Data provided:
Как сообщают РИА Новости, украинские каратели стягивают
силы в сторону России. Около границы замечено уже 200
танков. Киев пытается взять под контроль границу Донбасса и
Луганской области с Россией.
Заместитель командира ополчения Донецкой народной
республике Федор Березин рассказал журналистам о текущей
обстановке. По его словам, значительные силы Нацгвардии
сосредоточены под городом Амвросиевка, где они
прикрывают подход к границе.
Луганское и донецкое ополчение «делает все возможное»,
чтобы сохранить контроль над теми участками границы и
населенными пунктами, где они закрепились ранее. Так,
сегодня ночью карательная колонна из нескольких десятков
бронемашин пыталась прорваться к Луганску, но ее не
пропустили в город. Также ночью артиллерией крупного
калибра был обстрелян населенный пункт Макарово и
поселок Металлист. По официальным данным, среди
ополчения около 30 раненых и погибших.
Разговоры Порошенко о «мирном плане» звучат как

---

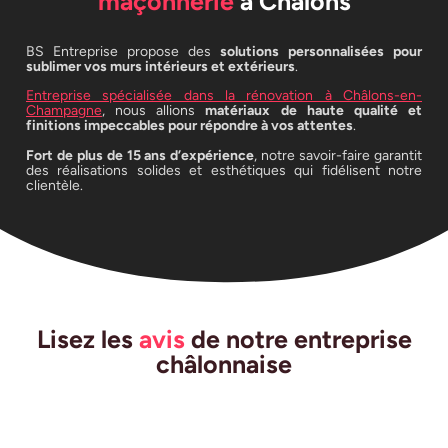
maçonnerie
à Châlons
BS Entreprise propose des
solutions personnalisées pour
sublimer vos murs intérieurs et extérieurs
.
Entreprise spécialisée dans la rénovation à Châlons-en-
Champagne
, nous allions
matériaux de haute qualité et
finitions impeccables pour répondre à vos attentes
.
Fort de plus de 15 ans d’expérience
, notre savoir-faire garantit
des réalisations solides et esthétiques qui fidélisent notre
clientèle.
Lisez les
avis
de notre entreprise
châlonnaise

==

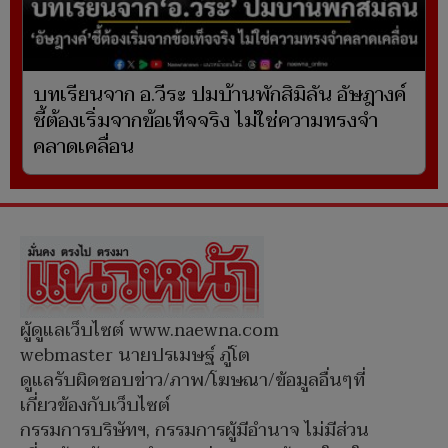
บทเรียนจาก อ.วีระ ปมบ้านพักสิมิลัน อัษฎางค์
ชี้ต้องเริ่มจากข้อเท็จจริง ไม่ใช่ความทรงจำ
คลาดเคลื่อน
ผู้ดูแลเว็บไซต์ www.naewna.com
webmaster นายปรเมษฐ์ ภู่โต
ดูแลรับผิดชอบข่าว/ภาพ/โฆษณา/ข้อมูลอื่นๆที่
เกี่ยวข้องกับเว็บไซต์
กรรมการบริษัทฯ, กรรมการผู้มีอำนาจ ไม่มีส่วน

Problem statement:
From the data above, output exactly the lines between the one containing "Как сообщают РИА" and the one containing "сегодня ночью карательная", counting both of them.

Output:
Как сообщают РИА Новости, украинские каратели стягивают
силы в сторону России. Около границы замечено уже 200
танков. Киев пытается взять под контроль границу Донбасса и
Луганской области с Россией.
Заместитель командира ополчения Донецкой народной
республике Федор Березин рассказал журналистам о текущей
обстановке. По его словам, значительные силы Нацгвардии
сосредоточены под городом Амвросиевка, где они
прикрывают подход к границе.
Луганское и донецкое ополчение «делает все возможное»,
чтобы сохранить контроль над теми участками границы и
населенными пунктами, где они закрепились ранее. Так,
сегодня ночью карательная колонна из нескольких десятков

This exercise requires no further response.